Lenz brach in ein Gelächter aus. „Aber Baby! Das Ganze ist doch Schwindel. Ein wunderbarer Schwindel von Mama Natur.
Ich richtete mich auf. „Du meinst, ohne etwas Schwindel geht’s überhaupt nicht?”
„Überhaupt nicht, Kindchen.”
„Kann man sich aber doch verflucht lächerlich dadurch machen.”
Lenz grinste. „Merke dir eins, Knabe: nie, nie, nie kann man sich lächerlich bei einer Frau machen, wenn man etwas ihretwegen tut. Selbst beim albernsten Theater nicht.”
Ich wurde lebendig. „Was meinst du dazu, Otto?” Köster lachte. „Wird wohl stimmen.”
Er stand auf und klappte Karls Motorhaube auf. Ich holte meine Rumflasche und ein Glas und stellte sie auf den Tisch. Otto ließ den Wagen an. Der Motor schlurfte ganz tief und verhalten.
Köster stellte den Motor ab. Dann wendete er sich an Lenz. „Der Mond ist jetzt hell genug, um ein Glas zu finden, Gottfried. Mach die Illumination aus. Besonders den Ford. Das Biest erinnert mich mit dem schrägen Scheinwerfer an den Krieg. War kein Spaß nachts, wenn die Dinger nach dem Flugzeug langten.”
Lenz nickte. „Und mich erinnert das da – na, ist ja egal – ” Er stand auf und machte die Scheinwerfer aus.
Ich ging früh nach Hause. Als ich die Korridortür aufschloss, hörte ich Musik. Es war das Grammophon Erna Bönigs, der Sekretärin. Eine leise, klare Frauenstimme sang. Dann kam ein Geglitzer von gedämpften Geigen und Banjopizzicatis[52]. Und wieder die Stimme, eindringlich, weich, als wäre sie ganz erfüllt von Glück.
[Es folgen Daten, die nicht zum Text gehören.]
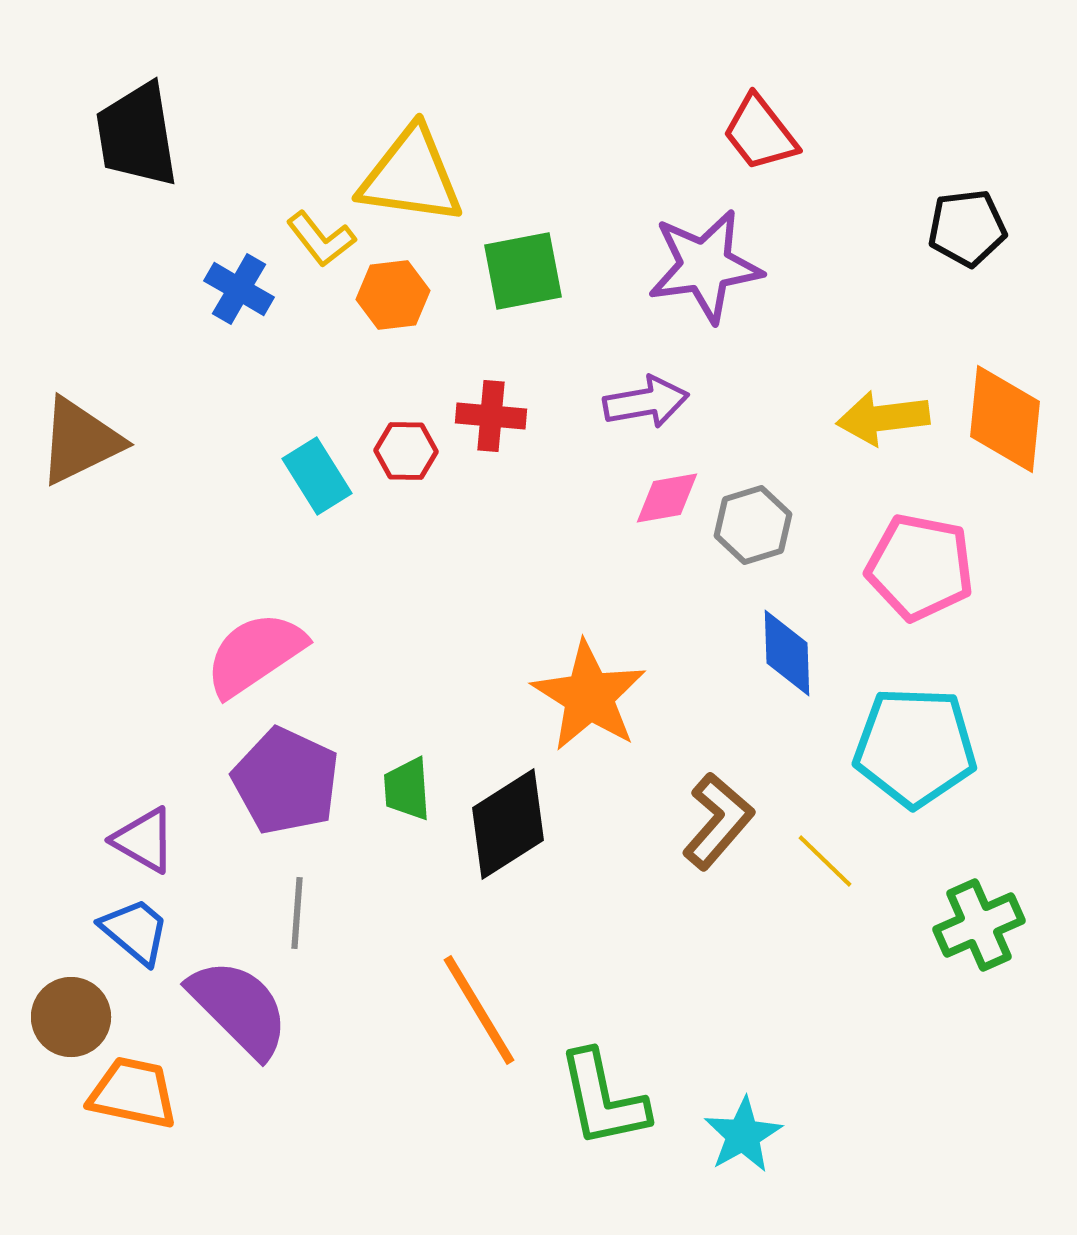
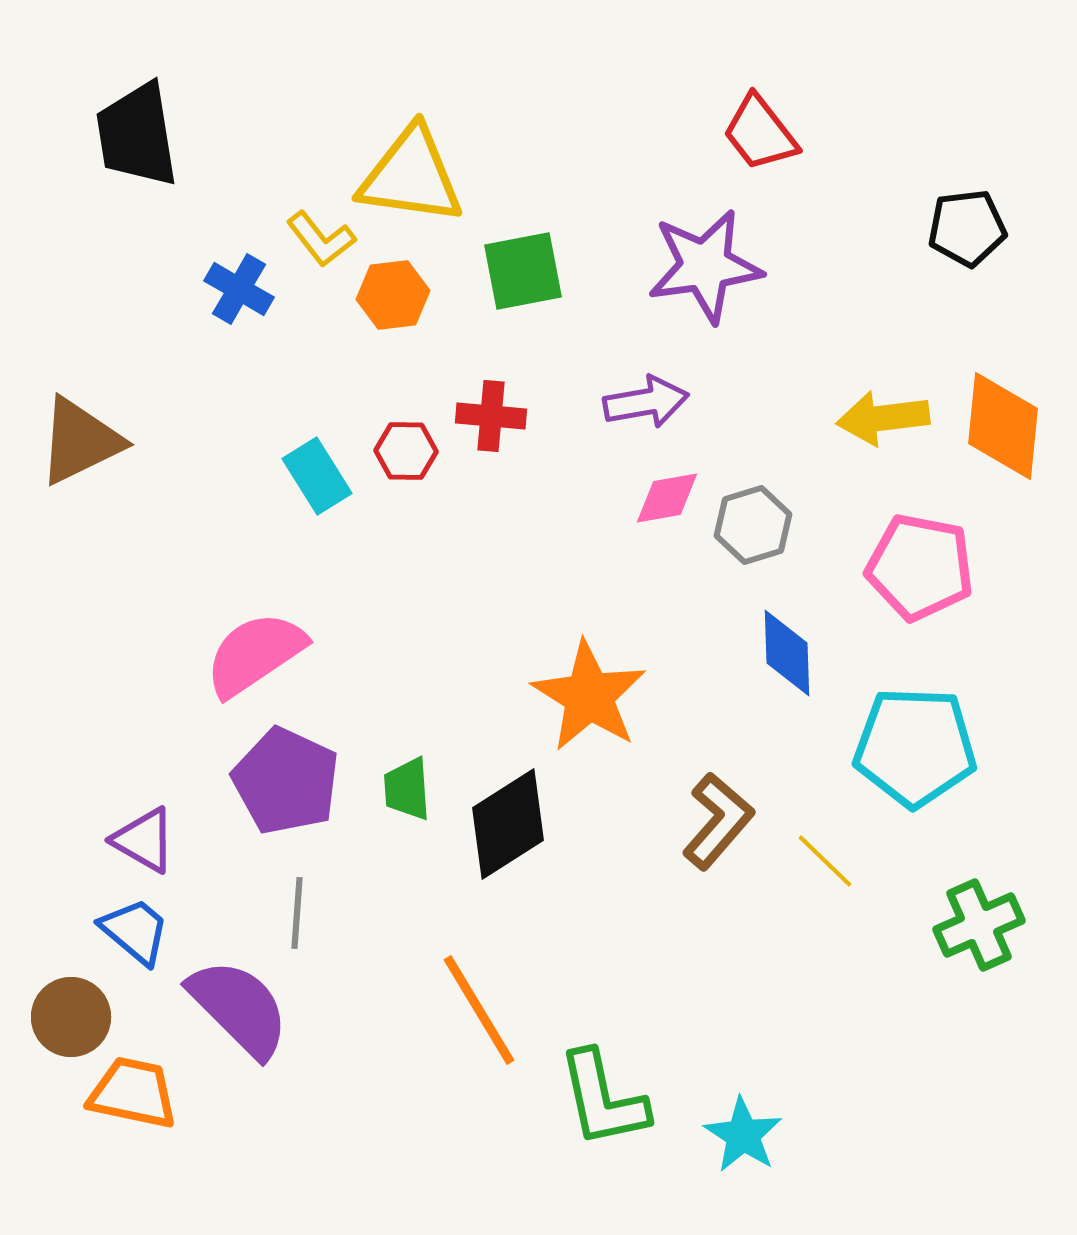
orange diamond: moved 2 px left, 7 px down
cyan star: rotated 10 degrees counterclockwise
Ich zuckte die Achseln und ging in mein Zimmer. Ich setzte mich ans Fenster.
Ich saß ziemlich lange und dachte an allerlei Dinge. Auch daran, wie wir damals zurückgekommen waren aus dem Kriege, jung, ohne Glauben, wie Bergleute aus einem eingestürzten Schacht. Wir hatten marschieren wollen gegen die Lüge, die Ichsucht, die Gier, die Trägheit des Herzens, die all das verschuldet hatten, was hinter uns lag; – wir waren hart gewesen, ohne anderes Vertrauen, als das zu dem Kameraden neben uns und das eine andere, das nie getrogen hatte: zu den Dingen, – zu Himmel, Tabak, Baum und Brot und Erde; – aber was war daraus geworden? Alles war zusammengebrochen, verfälscht und vergessen. Und wer nicht vergessen konnte, dem blieb nur die Ohnmacht, die Verzweiflung, die Gleichgültigkeit und der Schnaps. Die Zeit der großen Menschen und Männerträume war vorbei. Die Betriebsamen triumphierten. Die Korruption. Das Elend.
Ach, dieses armselige Bedürfnis nach einem bißchen Wärme, – konnten es denn nicht zwei Hände sein und ein geneigtes Gesicht? Oder war das auch nur Täuschung und Verzicht und Flucht? Gab es denn etwas anderes als Alleinsein?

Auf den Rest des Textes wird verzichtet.